Go to the line that contains "r Herausgeber", then write out that line and all that follow to the end of the listing, exactly and without pictures.
*** Block opens ***
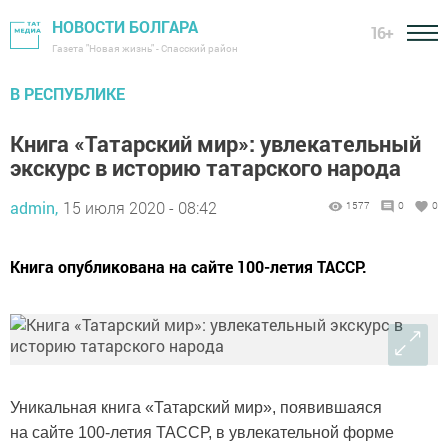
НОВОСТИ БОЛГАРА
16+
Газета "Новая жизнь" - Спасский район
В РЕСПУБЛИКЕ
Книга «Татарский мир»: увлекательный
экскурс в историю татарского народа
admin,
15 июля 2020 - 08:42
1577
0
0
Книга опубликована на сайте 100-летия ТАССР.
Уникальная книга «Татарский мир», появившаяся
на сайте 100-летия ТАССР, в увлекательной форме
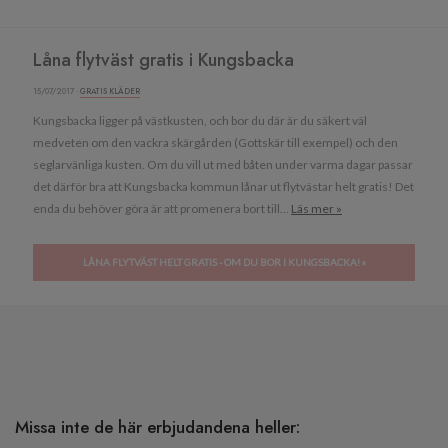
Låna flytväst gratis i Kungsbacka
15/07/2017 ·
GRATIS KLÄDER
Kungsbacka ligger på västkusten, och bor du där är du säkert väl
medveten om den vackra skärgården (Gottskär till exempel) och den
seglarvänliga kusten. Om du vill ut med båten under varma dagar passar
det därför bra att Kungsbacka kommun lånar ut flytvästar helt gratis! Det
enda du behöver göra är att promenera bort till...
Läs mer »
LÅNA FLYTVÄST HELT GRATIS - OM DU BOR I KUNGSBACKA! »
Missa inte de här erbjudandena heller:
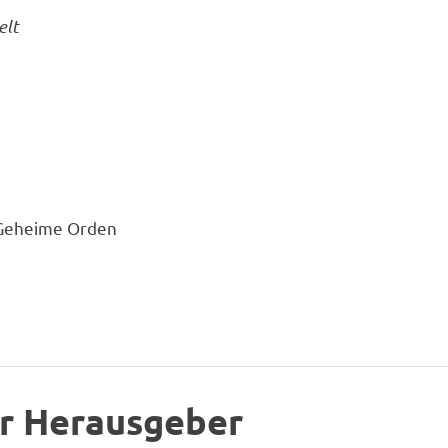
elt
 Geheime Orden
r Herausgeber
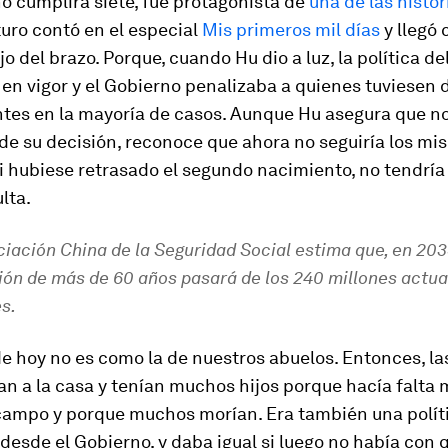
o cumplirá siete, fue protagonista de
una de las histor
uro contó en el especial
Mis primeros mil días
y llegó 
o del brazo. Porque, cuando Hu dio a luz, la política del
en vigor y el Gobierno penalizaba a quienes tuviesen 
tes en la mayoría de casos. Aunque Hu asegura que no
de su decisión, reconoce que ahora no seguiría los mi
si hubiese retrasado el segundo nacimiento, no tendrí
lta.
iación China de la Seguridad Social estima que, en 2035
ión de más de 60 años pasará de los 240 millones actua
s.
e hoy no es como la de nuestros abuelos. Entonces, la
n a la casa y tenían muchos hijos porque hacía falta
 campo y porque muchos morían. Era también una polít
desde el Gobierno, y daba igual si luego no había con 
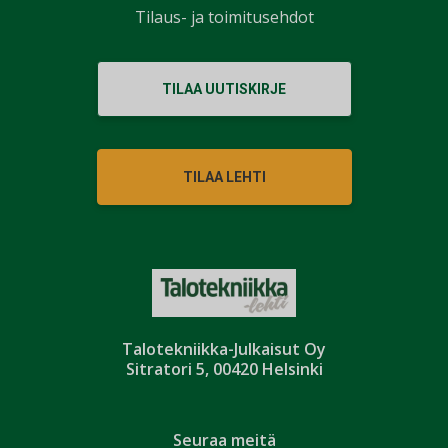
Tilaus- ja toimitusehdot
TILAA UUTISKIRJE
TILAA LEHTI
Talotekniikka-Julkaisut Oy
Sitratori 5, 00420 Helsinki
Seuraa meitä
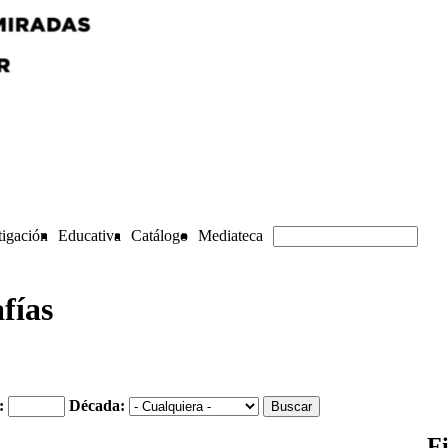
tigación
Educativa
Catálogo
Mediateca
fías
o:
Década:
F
*** Block closes ***
> _SOLUTION FOR THIS TASK_
r Herausgeber
o cumplirá siete, fue protagonista de
una de las histor
uro contó en el especial
Mis primeros mil días
y llegó 
o del brazo. Porque, cuando Hu dio a luz, la política del
en vigor y el Gobierno penalizaba a quienes tuviesen 
tes en la mayoría de casos. Aunque Hu asegura que no
de su decisión, reconoce que ahora no seguiría los mi
si hubiese retrasado el segundo nacimiento, no tendrí
lta.
iación China de la Seguridad Social estima que, en 2035
ión de más de 60 años pasará de los 240 millones actua
s.
e hoy no es como la de nuestros abuelos. Entonces, la
n a la casa y tenían muchos hijos porque hacía falta
 campo y porque muchos morían. Era también una polít
desde el Gobierno, y daba igual si luego no había con 
Tilaus- ja toimitusehdot
TILAA UUTISKIRJE
TILAA LEHTI
Talotekniikka-Julkaisut Oy
Sitratori 5, 00420 Helsinki
Seuraa meitä
tigación
Educativa
Catálogo
Mediateca
fías
o:
Década:
F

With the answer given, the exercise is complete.